Look for the word "Argos" in the material below. Copy each line that has it.

··········

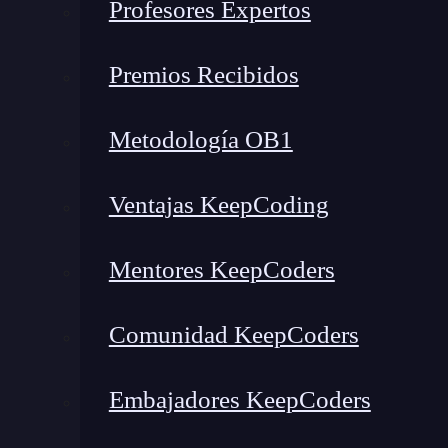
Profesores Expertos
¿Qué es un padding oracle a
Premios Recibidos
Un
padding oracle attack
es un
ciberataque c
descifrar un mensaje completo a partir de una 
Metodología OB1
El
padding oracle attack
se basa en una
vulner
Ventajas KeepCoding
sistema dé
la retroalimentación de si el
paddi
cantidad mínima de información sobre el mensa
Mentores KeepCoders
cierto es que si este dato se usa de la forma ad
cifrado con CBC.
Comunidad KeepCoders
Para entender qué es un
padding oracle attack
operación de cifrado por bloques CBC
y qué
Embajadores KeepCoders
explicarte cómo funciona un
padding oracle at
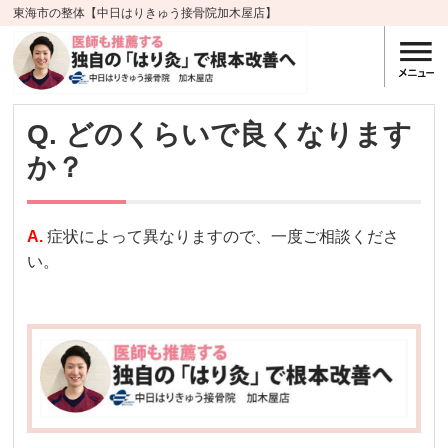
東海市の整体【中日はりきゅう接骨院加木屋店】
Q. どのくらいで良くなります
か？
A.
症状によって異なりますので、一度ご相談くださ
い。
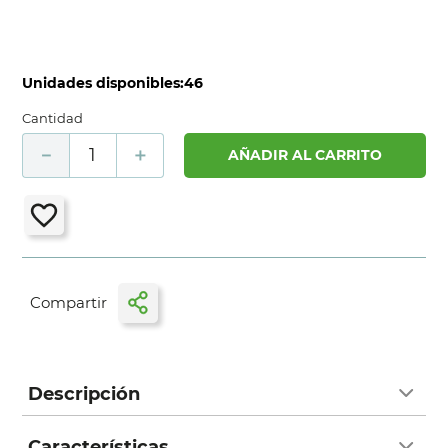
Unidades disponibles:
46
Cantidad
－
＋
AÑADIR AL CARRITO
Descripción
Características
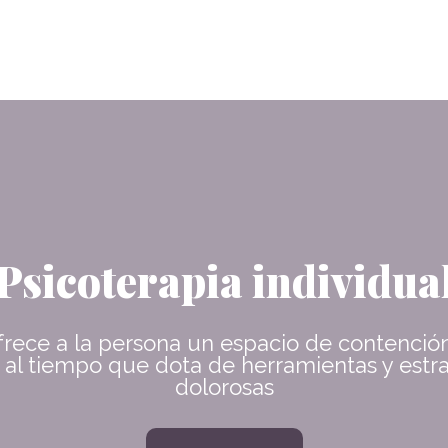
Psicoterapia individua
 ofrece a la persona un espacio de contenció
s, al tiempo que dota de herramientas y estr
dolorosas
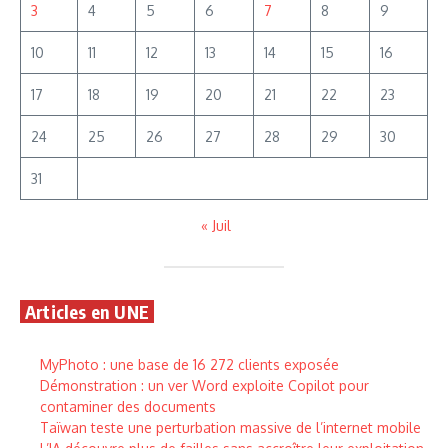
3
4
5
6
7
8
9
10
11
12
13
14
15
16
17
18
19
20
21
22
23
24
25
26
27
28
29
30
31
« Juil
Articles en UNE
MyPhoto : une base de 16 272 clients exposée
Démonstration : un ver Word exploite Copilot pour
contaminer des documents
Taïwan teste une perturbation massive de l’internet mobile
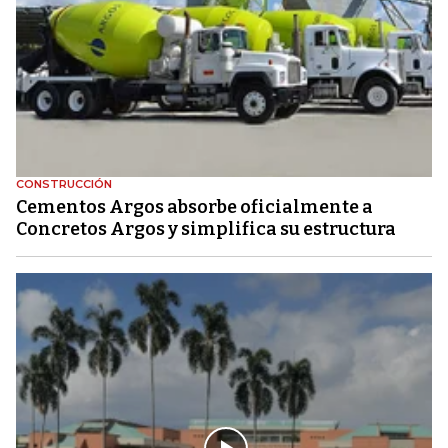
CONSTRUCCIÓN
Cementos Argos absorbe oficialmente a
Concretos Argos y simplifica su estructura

··········

Written response –
Cementos Argos absorbe oficialmente a
Concretos Argos y simplifica su estructura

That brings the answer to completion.